Étude structurale des fluorapatites contenant du magnésium en substitution
Comptes Rendus. Chimie, Volume 7 (2004) no. 6-7, pp. 699-705.

Résumés

L'étude structurale d'une série de solutions solides Ca10–xMgx(PO4)6F2, préparée par précipitation en présence de 2,5 ; 5,0 ; 10,0 ; 15,0 ; 20,0 et 30,0 atom% de magnésium a été réalisée par affinement Rietveld. Les analyses chimiques montrent que les taux de magnésium contenus dans les échantillons sont respectivement de 2,3 ; 4,7 ; 9,6 ; 14,4 et 18,5 atom%. Ceux déterminés par affinement structural à partir des spectres RX indiquent une limite de substitution de l'ordre de 16,8 atom%. Pour des faibles teneurs, Mg occupe préférentiellement le site S(II), alors que, pour des teneurs supérieurs à 10 atom%, la répartition devient quasi statistique.

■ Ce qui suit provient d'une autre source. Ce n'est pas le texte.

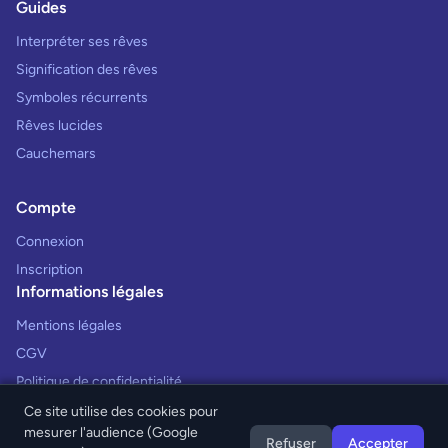
Guides
Interpréter ses rêves
Signification des rêves
Symboles récurrents
Rêves lucides
Cauchemars
Compte
Connexion
Inscription
Informations légales
Mentions légales
CGV
Politique de confidentialité
Ce site utilise des cookies pour
mesurer l'audience (Google
Refuser
Accepter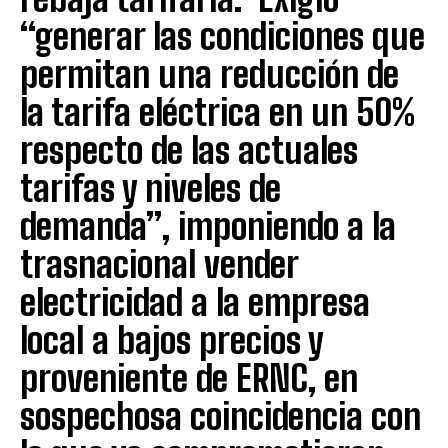
“generar las condiciones que
permitan una reducción de
la tarifa eléctrica en un 50%
respecto de las actuales
tarifas y niveles de
demanda”, imponiendo a la
trasnacional vender
electricidad a la empresa
local a bajos precios y
proveniente de ERNC, en
sospechosa coincidencia con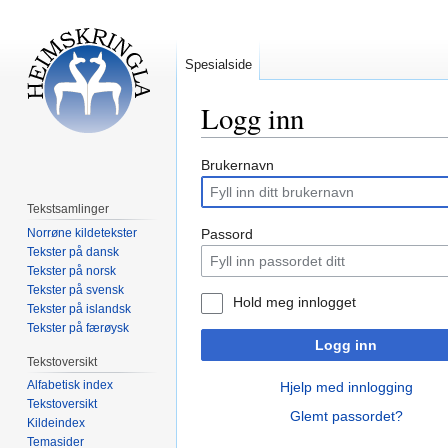
Spesialside
Logg inn
Hopp
Hopp
Brukernavn
til
til
navigering
søk
Tekstsamlinger
Norrøne kildetekster
Passord
Tekster på dansk
Tekster på norsk
Tekster på svensk
Hold meg innlogget
Tekster på islandsk
Tekster på færøysk
Logg inn
Tekstoversikt
Alfabetisk index
Hjelp med innlogging
Tekstoversikt
Glemt passordet?
Kildeindex
Temasider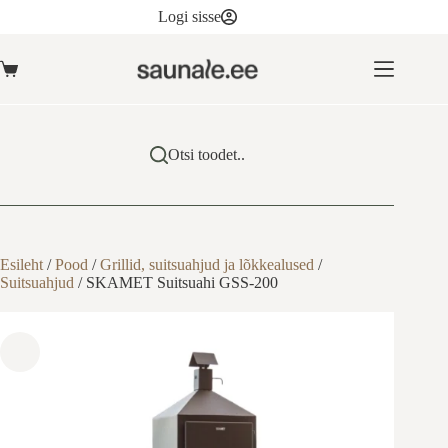
Skip
Logi sisse
to
content
Ostukorv
Otsi toodet..
Esileht
/
Pood
/
Grillid, suitsuahjud ja lõkkealused
/
Suitsuahjud
/
SKAMET Suitsuahi GSS-200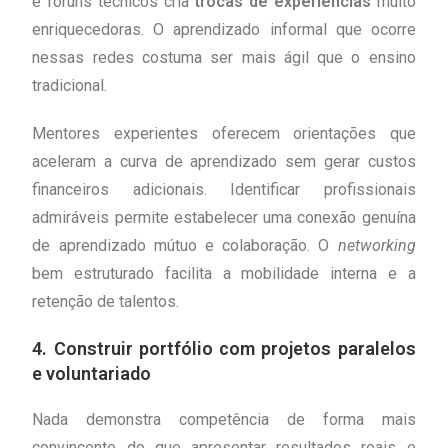
e fóruns técnicos cria
trocas de experiências
muito
enriquecedoras. O aprendizado informal que ocorre
nessas redes costuma ser mais ágil que o ensino
tradicional.
Mentores experientes oferecem orientações que
aceleram a curva de aprendizado sem gerar custos
financeiros adicionais. Identificar profissionais
admiráveis permite estabelecer uma conexão genuína
de aprendizado mútuo e colaboração. O
networking
bem estruturado facilita a mobilidade interna e a
retenção de talentos.
4. Construir portfólio com projetos paralelos
e voluntariado
Nada demonstra competência de forma mais
convincente do que apresentar resultados reais e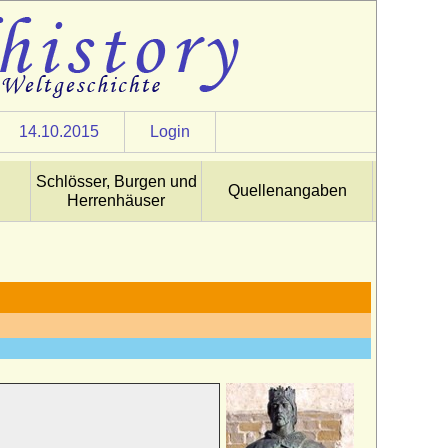
14.10.2015
Login
Schlösser, Burgen und
Quellenangaben
Herrenhäuser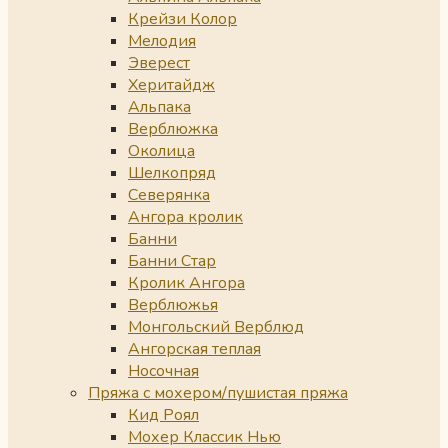
Крейзи Колор
Мелодия
Эверест
Херитайдж
Альпака
Верблюжка
Околица
Шелкопряд
Северянка
Ангора кролик
Банни
Банни Стар
Кролик Ангора
Верблюжья
Монгольский Верблюд
Ангорская теплая
Носочная
Пряжа с мохером/пушистая пряжа
Кид Роял
Мохер Классик Нью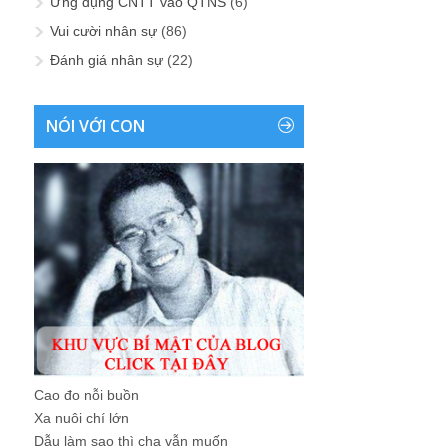
Ứng dụng CNTT vào QTNS
(6)
Vui cười nhân sự
(86)
Đánh giá nhân sự
(22)
NÓI VỚI CON
Cao đo nỗi buồn
Xa nuôi chí lớn
Dẫu làm sao thì cha vẫn muốn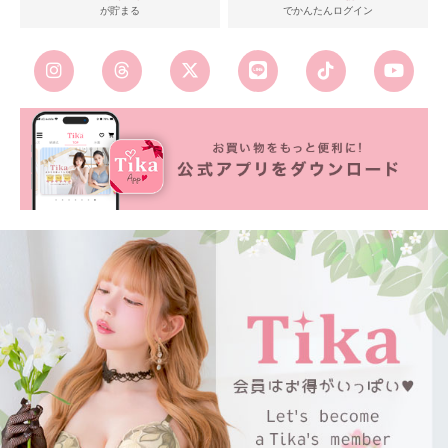
が貯まる
でかんたんログイン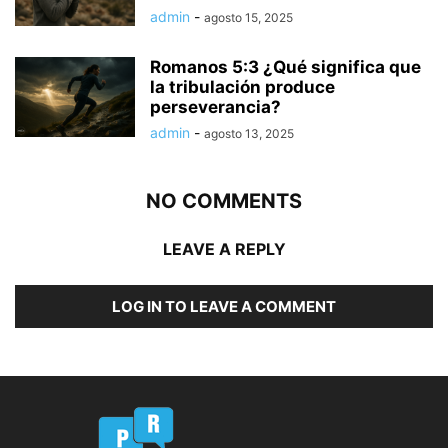
admin
-
agosto 15, 2025
Romanos 5:3 ¿Qué significa que
la tribulación produce
perseverancia?
admin
-
agosto 13, 2025
NO COMMENTS
LEAVE A REPLY
LOG IN TO LEAVE A COMMENT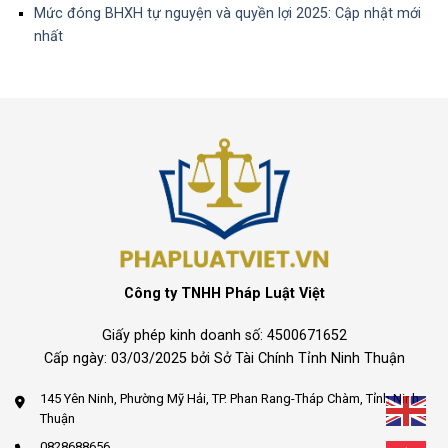
Mức đóng BHXH tự nguyện và quyền lợi 2025: Cập nhật mới
nhất
Công ty TNHH Pháp Luật Việt
Giấy phép kinh doanh số: 4500671652
Cấp ngày: 03/03/2025 bởi Sở Tài Chính Tỉnh Ninh Thuận
145 Yên Ninh, Phường Mỹ Hải, TP. Phan Rang-Tháp Chàm, Tỉnh Ninh
Thuận
0828688656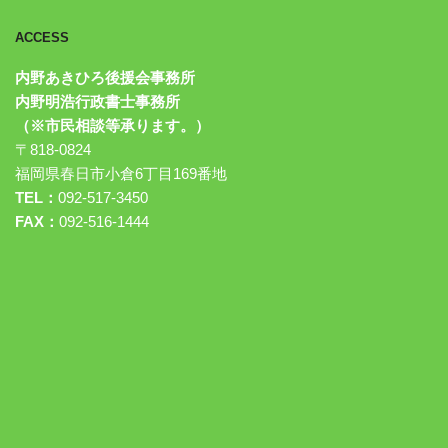
ACCESS
内野あきひろ後援会事務所
内野明浩行政書士事務所
（※市民相談等承ります。）
〒818-0824
福岡県春日市小倉6丁目169番地
TEL：
092-517-3450
FAX：
092-516-1444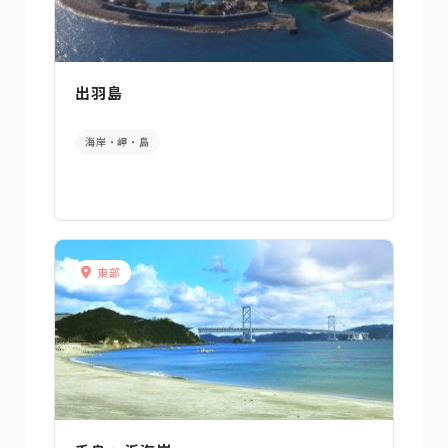
出羽島
海岸・岬・島
東部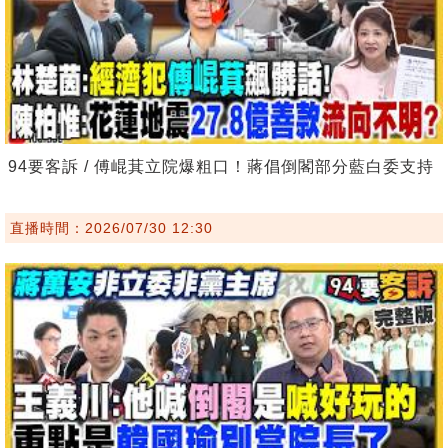
94要客訴 / 傅崐萁立院爆粗口！蔣倡倒閣部分藍白委支持
直播時間：2026/07/30 12:30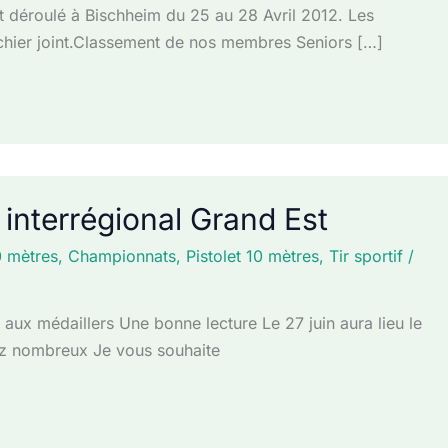
 déroulé à Bischheim du 25 au 28 Avril 2012. Les
fichier joint.Classement de nos membres Seniors […]
 interrégional Grand Est
0 mètres
,
Championnats
,
Pistolet 10 mètres
,
Tir sportif
/
o aux médaillers Une bonne lecture Le 27 juin aura lieu le
nez nombreux Je vous souhaite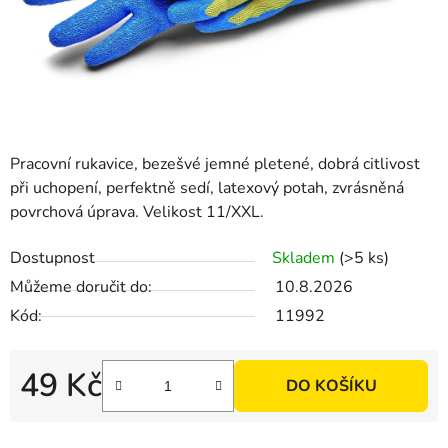
Pracovní rukavice, bezešvé jemné pletené, dobrá citlivost
při uchopení, perfektně sedí, latexový potah, zvrásněná
povrchová úprava. Velikost 11/XXL.
Dostupnost
Skladem
(>5 ks)
Můžeme doručit do:
10.8.2026
Kód:
11992
49 Kč
DO KOŠÍKU
Měrná cena: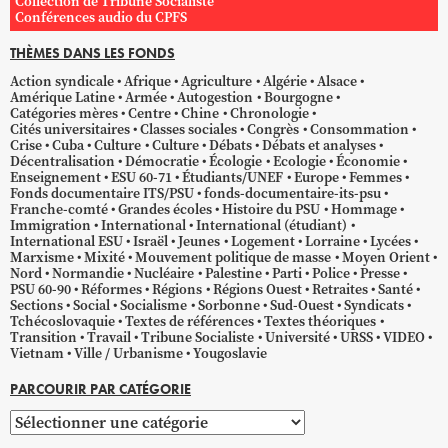
Collection de Tribune Socialiste
Conférences audio du CPFS
THÈMES DANS LES FONDS
Action syndicale
Afrique
Agriculture
Algérie
Alsace
Amérique Latine
Armée
Autogestion
Bourgogne
Catégories mères
Centre
Chine
Chronologie
Cités universitaires
Classes sociales
Congrès
Consommation
Crise
Cuba
Culture
Culture
Débats
Débats et analyses
Décentralisation
Démocratie
Écologie
Ecologie
Économie
Enseignement
ESU 60-71
Étudiants/UNEF
Europe
Femmes
Fonds documentaire ITS/PSU
fonds-documentaire-its-psu
Franche-comté
Grandes écoles
Histoire du PSU
Hommage
Immigration
International
International (étudiant)
International ESU
Israël
Jeunes
Logement
Lorraine
Lycées
Marxisme
Mixité
Mouvement politique de masse
Moyen Orient
Nord
Normandie
Nucléaire
Palestine
Parti
Police
Presse
PSU 60-90
Réformes
Régions
Régions Ouest
Retraites
Santé
Sections
Social
Socialisme
Sorbonne
Sud-Ouest
Syndicats
Tchécoslovaquie
Textes de références
Textes théoriques
Transition
Travail
Tribune Socialiste
Université
URSS
VIDEO
Vietnam
Ville / Urbanisme
Yougoslavie
PARCOURIR PAR CATÉGORIE
Parcourir
par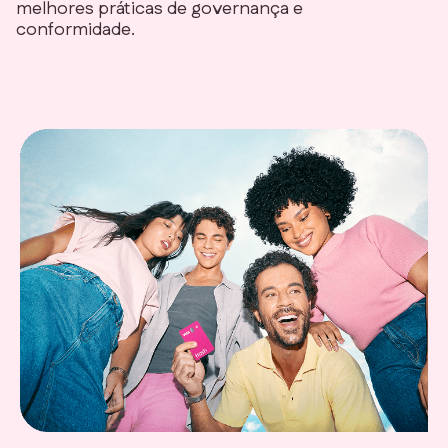
melhores práticas de governança e
conformidade.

La limite de substitution ainsi que la répartition cationique entre les deux sites cristallographiques ont été corrélées aux propriétés physico-chimiques des ions. .

Structural study of fluorapatite containing magnesium in substitution. The crystal structure refinement of a serial of solid solutions Ca10–xMgx(PO4)6F2, prepared with 2.5 ;5.0 ;10.0 ;15.0 ; 20.0 and 30.0 atom% of magnesium, was carried out by the Rietveld method. Chemical analysis showed that the total incorporated magnesium in each solid solution was 2.3, 4.7, 9.6, 14.4, and 18.5 atom%, respectively. Those obtained by structural refinement indicated that the limit substitution was 16.8 atom%. Occupancy factors showed that magnesium prefer to occupy the site S(II); for ratios higher then 10 atom%, repartition became quasi-statistical. The substitution limit and the cationic repartition were correlated to physicochemical properties of the ions. .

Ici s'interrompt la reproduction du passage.